Danish-designed inspection tool for wind turbine bolts cuts tensioning maintenance time in half The
Bolt-Check tool reduces preventative maintenance time, resulting in service cost reductions while maximizing uptime;
By: R&D A/S
Incorrect bolt tension in wind turbines is a common complication that can both result in expensive call-out charges and downtime. Checking the condition of the bolts to ensure safe and reliable performance is a key maintenance task.
Each manufacturer provides service instructions as to when preventative maintenance is due. This work can be time consuming and cumbersome as the tightening tools are often large and heavy. Furthermore, subsequent wear and tear resulting from re-tightening can be significant.
Capable of checking more than 100 bolts per hour, the Bolt-Check tool is light and hand-held and maintenance costs are reduced as only the ultrasonic sensor head gets worn over time.
Competitively priced with traceability feature
Unlike other sensor-based tools, Bolt-Check does not require specially manufactured bolt. Bolt-Check can be implemented at a cost of 3-4 euros per bolt. This compares to specialized bolts costing 10 times that. A unique traceability tag is added to each bolt in the Bolt-Check system for a detailed documentation trail.
Accurate to better than 5 percent, the tool offers an advantage compared to traditional torque-and-tension methods, for which the error tolerance can be as much as 30 percent.

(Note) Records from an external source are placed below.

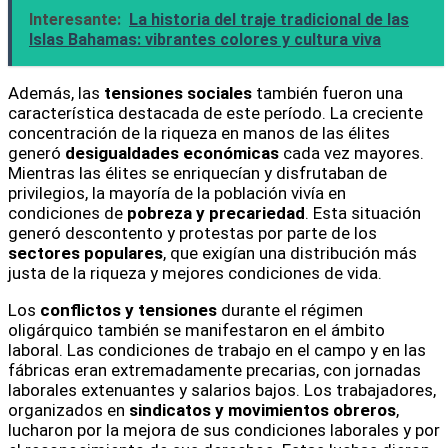
Interesante:
La historia del traje tradicional de las
Islas Bahamas: vibrantes colores y cultura viva
Además, las
tensiones sociales
también fueron una
característica destacada de este período. La creciente
concentración de la riqueza en manos de las élites
generó
desigualdades económicas
cada vez mayores.
Mientras las élites se enriquecían y disfrutaban de
privilegios, la mayoría de la población vivía en
condiciones de
pobreza y precariedad
. Esta situación
generó descontento y protestas por parte de los
sectores populares
, que exigían una distribución más
justa de la riqueza y mejores condiciones de vida.
Los
conflictos y tensiones
durante el régimen
oligárquico también se manifestaron en el ámbito
laboral. Las condiciones de trabajo en el campo y en las
fábricas eran extremadamente precarias, con jornadas
laborales extenuantes y salarios bajos. Los trabajadores,
organizados en
sindicatos y movimientos obreros
,
lucharon por la mejora de sus condiciones laborales y por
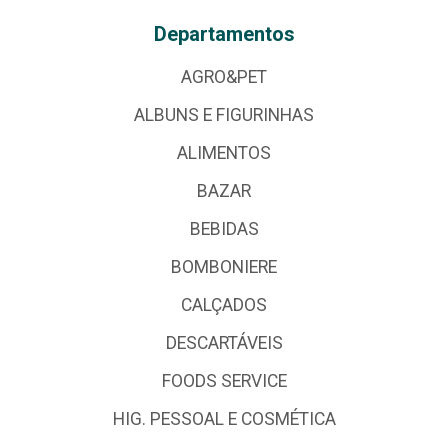
Departamentos
AGRO&PET
ALBUNS E FIGURINHAS
ALIMENTOS
BAZAR
BEBIDAS
BOMBONIERE
CALÇADOS
DESCARTÁVEIS
FOODS SERVICE
HIG. PESSOAL E COSMÉTICA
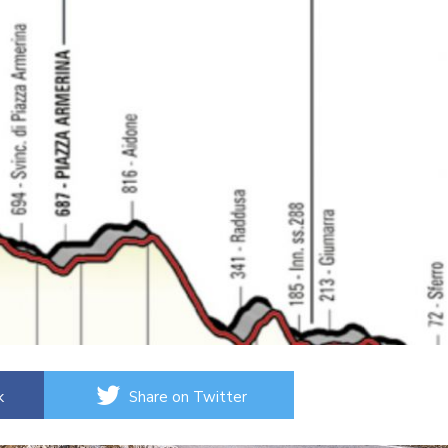
k
Share on Twitter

Service technicians benefit and human errors reduced
Bolt-Check offers the simplicity of the "ping" test while using ultrasound to obtain a highly accurate result. Because Bolt-Check documents measurements electronically, potential human errors are reduced.
This patented approach gives bolt tension results to the necessary level of accuracy required. The patent makes use of the fact that the speed of sound in a bolt under tension is slower than an unloaded bolt, meaning the measured distance is longer than it should be. For a given, calibrated batch of bolts, the difference between the ultrasonic and mechanically measured distances is directly related to the tension in the bolt. This enables accurate tension measurement without having to loosen each bolt first.